Hours of data piling up!

drifting along, calm and composed! *wink*

Howdy everyone, well its exactly mid way to Google Summer of Code 2016, and everything have been going as per the schedule and plan, as I type this looking at the matte screen of the Asus Zenbook that just arrived. No more of criticizing of the Electricity and rain which I have been doing in my previous posts ( **giggle** ) but the internet connectivity still haunts me.

The week started off with spending a day setting up the new Zenbook with dual boot, installing dependencies on Ubuntu (sudo apt-get install blah-blah ), setting up git and repo, and on the other hand hoping that Windows will finish updating… … …one day… …! Ultimately, I decided to turn every automatic things off ( **duh** ) so that I can squeeze some speed out of my Broadband connection ( -___- ).

Anyways, the completion of transcribing the dictionary to its phonetic representation means I can now concentrate on collecting the training voices from all the contributors.
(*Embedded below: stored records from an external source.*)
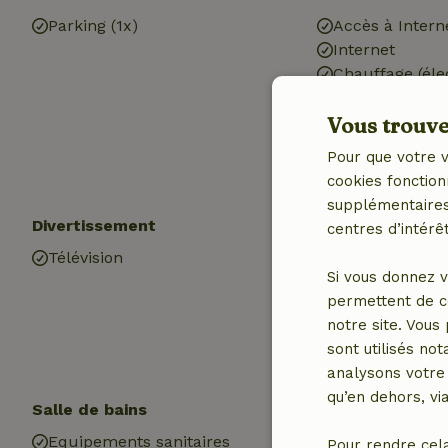
Parking (1x)
Accès à Intern
Internet
Chauffage (éle
Air conditionn
Vous trouver
Eau potable
Eau chaude
Pour que votre v
Electricité
cookies fonction
supplémentaires,
Divertissement
Les enfants
centres d’intérêt
Télévision
Chaise haute b
Si vous donnez v
permettent de c
notre site. Vous
sont utilisés no
analysons votre 
qu’en dehors, vi
Salle de bains
Equipements sanitaires
Pour rendre cel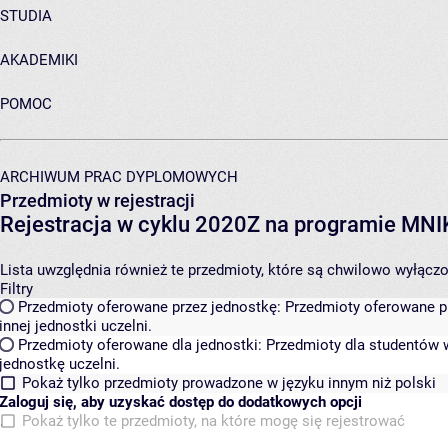
STUDIA
AKADEMIKI
POMOC
ARCHIWUM PRAC DYPLOMOWYCH
Przedmioty w rejestracji
Rejestracja w cyklu 2020Z na programie MN
Lista uwzględnia również te przedmioty, które są chwilowo wyłączone
Filtry
Przedmioty oferowane przez jednostkę:
Przedmioty oferowane pr
innej jednostki uczelni.
Przedmioty oferowane dla jednostki:
Przedmioty dla studentów w
jednostkę uczelni.
Pokaż tylko przedmioty prowadzone w języku innym niż polski
Zaloguj się, aby uzyskać dostęp do dodatkowych opcji
Pokaż tylko te przedmioty, na które mogę się rejestrować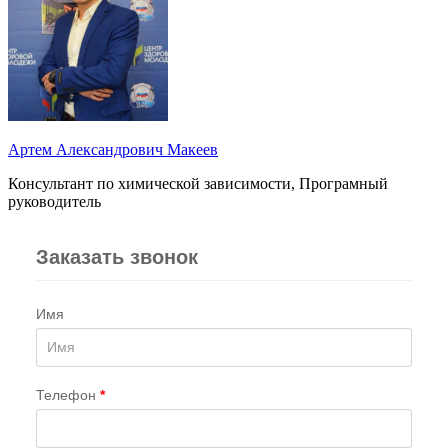
Артем Александрович Макеев
Консультант по химической зависимости, Програмный
руководитель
Almost 12 of the speakers have completed their quota of sentences and around 8 speakers are remaining. Once this is completed, I can actually begin the reorganizing of database and then start the training using that database.
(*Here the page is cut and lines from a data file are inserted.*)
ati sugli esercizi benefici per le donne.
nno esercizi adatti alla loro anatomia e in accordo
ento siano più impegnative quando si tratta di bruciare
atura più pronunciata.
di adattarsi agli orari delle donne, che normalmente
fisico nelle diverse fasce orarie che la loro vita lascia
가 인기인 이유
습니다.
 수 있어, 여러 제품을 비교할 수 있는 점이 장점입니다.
In the meantime, there other files to setup. Like, the file containing the ‘phones’ alone ( ml.PHONE ), the file that contains the relative path to the audio files in the wav directory ( ml.FILEIDS ), “wav/speaker1/file_1.wav” , the filler file that contains phonetic representation of sounds and disturbances for a more accurate recognition ( ml.FILLER ).

Talking about making the ml.FILEIDS file, mapping 4993 sentences from 15+ folders with each one having exactly 250 wav files is not going to be easy. But then there is a catch, notepad++ is there to rescue. Column edit mode ( Alt + Shift + up/down ) and Column replace with increment decimal options are available which will save time writing down each file name.
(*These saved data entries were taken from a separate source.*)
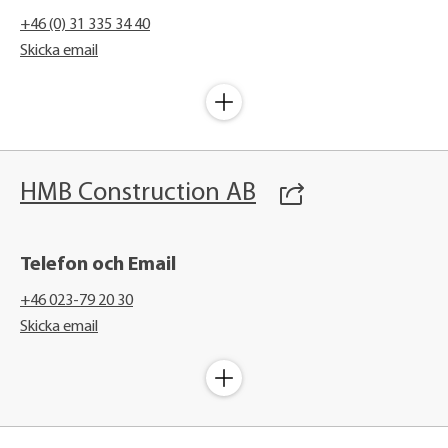
+46 (0) 31 335 34 40
Skicka email
HMB Construction AB
Telefon och Email
+46 023-79 20 30
Skicka email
Note: the column edit will only work as long as the character we want to replace is in same column. Now since, the file id is of the form speaker/file_# , I can easily select the # column and replace it with decimal increment option — 1,2,3,4…

So, that’s how the week have panned out and hoping to continue this good run of form ( * That’s the football side of me typing. Euro 2016 commentary style * ).

puts “until then ciao!”